Don Maloney has made it clear he wants a first round pick AND a solid prospect in return for the pending UFA. If the market just isn't there you can expect Maloney to deflate his demands to a first round pick OR a solid prospect. Either way, the price tag is simply too high for the Rangers. Especially if that "solid prospect" is J.T. Miller or, dare I say, Anthony Duclair or Pavel Buchnevich. (For full disclosure, I've heard both Duclair and Buchnevich are non-starts in any deal, so that's good.)
Chris Neil, who is also rumored to be available, is another player the Rangers need to avoid like the plague. To put it simply: The Rangers already employ someone who can't play defense, doesn't add offense and only provides the illusion of toughness. Sure, Neil has six more points than Tanner Glass, but the hope is the Rangers will acquire a player that will finally make Glass a permanent resident of the press box, not replace -- or worse, join -- him.
I've seen a few people talk about Martin Hanzal -- who would be a really nice add -- but his contract runs through next year and it would be tough for the Rangers to make the money work because, again, they've sunk nearly $1.5-million into a player who can't really play. And since I'm not expecting Mats Zuccarello to be on the block (nor should he be) I just don't see it happening because it's too expensive.
What the Rangers really need to do is add a cheaper depth player who can add true value to the team in their Stanley Cup quest. The name being floated around is Toronto Maple Leafs center Mike Santorelli, a defensively sound center who can add a little pop of offense. The Leafs are rumored to be trying to keep him in the fold, but if a contract extension can't be struck soon they'd have to shop him or risk losing him for nothing.

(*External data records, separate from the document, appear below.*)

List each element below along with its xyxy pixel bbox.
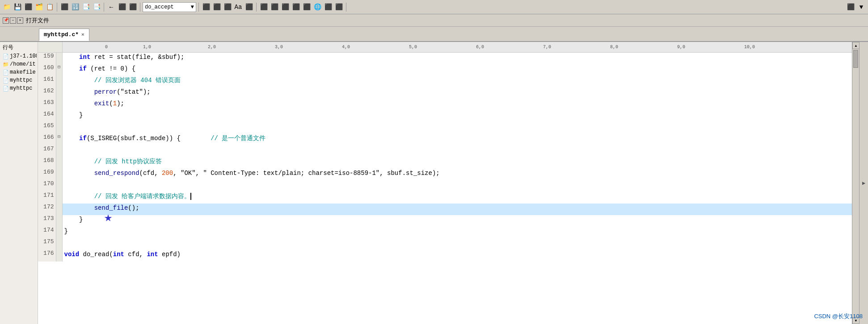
toolbar-icon-extra10[interactable]: ⬛	[302, 2, 312, 12]
number-literal: 200	[162, 170, 173, 177]
pin-button[interactable]: 📌	[3, 17, 9, 24]
toolbar-icon-right1[interactable]: ⬛	[846, 2, 855, 12]
toolbar-icon-7[interactable]: 🔢	[70, 2, 80, 12]
code-line[interactable]: int ret = stat(file, &sbuf);	[62, 53, 852, 64]
vertical-scrollbar[interactable]: ▲ ▼	[852, 42, 859, 324]
code-line[interactable]: // 回发 http协议应答	[62, 157, 852, 169]
code-editor[interactable]: 159 int ret = stat(file, &sbuf);160⊟ if …	[38, 53, 852, 324]
ruler-mark-9: 9,0	[677, 45, 685, 50]
code-line[interactable]: }	[62, 215, 852, 227]
toolbar-icon-6[interactable]: ⬛	[59, 2, 69, 12]
toolbar-icon-extra11[interactable]: 🌐	[312, 2, 322, 12]
fold-indicator[interactable]: ⊟	[56, 134, 62, 145]
tab-close-icon[interactable]: ×	[81, 32, 84, 37]
toolbar-icon-fwd2[interactable]: ⬛	[128, 2, 138, 12]
toolbar-icon-extra4[interactable]: Aa	[233, 2, 243, 12]
ruler-mark-10: 10,0	[744, 45, 755, 50]
code-line[interactable]: perror("stat");	[62, 87, 852, 99]
toolbar-icon-save[interactable]: 💾	[13, 2, 22, 12]
table-row: 159 int ret = stat(file, &sbuf);	[38, 53, 852, 64]
code-line[interactable]: // 回发 给客户端请求数据内容。	[62, 192, 852, 204]
toolbar-icon-right2[interactable]: ▼	[856, 2, 866, 12]
table-row: 172 send_file();	[38, 204, 852, 215]
toolbar-icon-extra12[interactable]: ⬛	[323, 2, 333, 12]
code-line[interactable]: // 回发浏览器 404 错误页面	[62, 76, 852, 87]
code-line[interactable]	[62, 238, 852, 250]
code-line[interactable]: }	[62, 111, 852, 122]
toolbar-icon-extra13[interactable]: ⬛	[334, 2, 344, 12]
ruler: 0 1,0 2,0 3,0 4,0 5,0 6,0 7,0 8,0 9,0 10…	[38, 42, 852, 53]
sidebar-item-4[interactable]: 📄 myhttpc	[1, 84, 37, 92]
code-line[interactable]: send_file();	[62, 204, 852, 215]
toolbar-icon-8[interactable]: 📑	[81, 2, 91, 12]
tab-myhttpd[interactable]: myhttpd.c* ×	[39, 29, 89, 41]
code-text: }	[79, 216, 83, 223]
code-line[interactable]	[62, 122, 852, 134]
tab-filename: myhttpd.c*	[44, 31, 79, 38]
code-text: , "OK", " Content-Type: text/plain; char…	[173, 170, 440, 177]
fold-indicator[interactable]: ⊟	[56, 64, 62, 76]
code-text: ();	[128, 204, 139, 212]
toolbar-icon-extra9[interactable]: ⬛	[291, 2, 301, 12]
dropdown-arrow-icon: ▼	[191, 4, 194, 10]
fold-indicator	[56, 180, 62, 192]
code-line[interactable]	[62, 145, 852, 157]
toolbar-icon-extra5[interactable]: ⬛	[244, 2, 254, 12]
code-table: 159 int ret = stat(file, &sbuf);160⊟ if …	[38, 53, 852, 262]
toolbar-icon-extra7[interactable]: ⬛	[270, 2, 279, 12]
function-name: perror	[94, 88, 117, 96]
toolbar-icon-extra6[interactable]: ⬛	[259, 2, 269, 12]
toolbar-icon-9[interactable]: 📑	[92, 2, 101, 12]
toolbar-icon-3[interactable]: ⬛	[23, 2, 33, 12]
sidebar-item-0[interactable]: 📄 j37-1.108	[1, 52, 37, 60]
ruler-mark-5: 5,0	[409, 45, 417, 50]
toolbar-icon-new[interactable]: 📁	[2, 2, 12, 12]
code-line[interactable]: }	[62, 227, 852, 238]
toolbar-icon-extra1[interactable]: ⬛	[201, 2, 211, 12]
text-cursor	[190, 193, 191, 200]
code-line[interactable]	[62, 180, 852, 192]
fold-indicator	[56, 99, 62, 111]
scroll-thumb[interactable]	[853, 50, 858, 68]
minimize-button[interactable]: −	[10, 17, 16, 24]
toolbar-icon-extra8[interactable]: ⬛	[280, 2, 290, 12]
toolbar-icon-forward[interactable]: ⬛	[117, 2, 127, 12]
keyword: int	[113, 251, 124, 258]
scroll-track[interactable]	[852, 49, 859, 317]
sidebar-item-2[interactable]: 📄 makefile	[1, 68, 37, 76]
watermark: CSDN @长安1108	[814, 312, 863, 320]
function-name: exit	[94, 100, 110, 107]
function-dropdown-value: do_accept	[145, 4, 174, 10]
line-number: 175	[38, 238, 56, 250]
toolbar-icon-extra2[interactable]: ⬛	[212, 2, 222, 12]
comment: // 是一个普通文件	[181, 135, 265, 142]
sidebar-item-3[interactable]: 📄 myhttpc	[1, 76, 37, 84]
table-row: 167	[38, 145, 852, 157]
code-line[interactable]: send_respond(cfd, 200, "OK", " Content-T…	[62, 169, 852, 180]
panel-titlebar: 📌 − × 打开文件	[0, 14, 868, 27]
panel-title: 打开文件	[26, 17, 49, 25]
code-line[interactable]: void do_read(int cfd, int epfd)	[62, 250, 852, 262]
code-line[interactable]: if (ret != 0) {	[62, 64, 852, 76]
line-number: 162	[38, 87, 56, 99]
ruler-mark-0: 0	[105, 45, 108, 50]
close-panel-button[interactable]: ×	[17, 17, 23, 24]
code-line[interactable]: exit(1);	[62, 99, 852, 111]
toolbar-icon-back[interactable]: ←	[106, 2, 116, 12]
fold-indicator	[56, 215, 62, 227]
line-number: 159	[38, 53, 56, 64]
line-number: 173	[38, 215, 56, 227]
function-dropdown[interactable]: do_accept ▼	[143, 2, 196, 12]
toolbar-icon-4[interactable]: 🗂️	[34, 2, 44, 12]
code-line[interactable]: if(S_ISREG(sbuf.st_mode)) { // 是一个普通文件	[62, 134, 852, 145]
line-number: 167	[38, 145, 56, 157]
right-panel-arrow[interactable]: ▶	[859, 42, 868, 324]
toolbar-icon-extra3[interactable]: ⬛	[223, 2, 232, 12]
toolbar-icon-5[interactable]: 📋	[45, 2, 55, 12]
line-number: 166	[38, 134, 56, 145]
fold-indicator	[56, 145, 62, 157]
sidebar-item-1[interactable]: 📁 /home/it	[1, 60, 37, 68]
scroll-up-button[interactable]: ▲	[852, 42, 859, 49]
code-text: ("stat");	[117, 88, 151, 96]
number-literal: 1	[113, 100, 117, 107]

This kind of addition would not only send a ripple effect through the rest of the team -- it would move Keivn Hayes to the wing where he can focus on more offense -- but it would also add another player to the mix who can play defense and open up space for the top guns.
We've talked a lot about how the Rangers are shooting themselves in the foot by dressing a fourth line that can't handle regular defensive assignments let alone the brutal assignments last year's bottom three took on. The closest the Rangers have come is with a Dominic Moore, Jesper Fast and Lee Stempniak line -- which handled the role well -- but those nights are far and few between because the Rangers continue to dress Glass most every night.
A guy like Santorelli not only gives a little more stability the third line, but he would also help push a player down on the depth chart and give the Rangers the four lines Alain Vigneault desperately wants to roll. If the overtime loss to Dallas on Sunday proved anything, it's that close games force Vigneault to significantly shorten his bench.That can't keep happening, especially in the playoffs.
A savvy deadline move for a player like Santorelli -- who would be significantly cheaper than a guy like Vermette -- would give the Ranges exactly what the doctor ordered. Depth.
Sure, it's not your typical Rangers trade deadline target. But if those targets cost as much as Vermette or are for players with the last name Neil, I don't want a typical addition at all.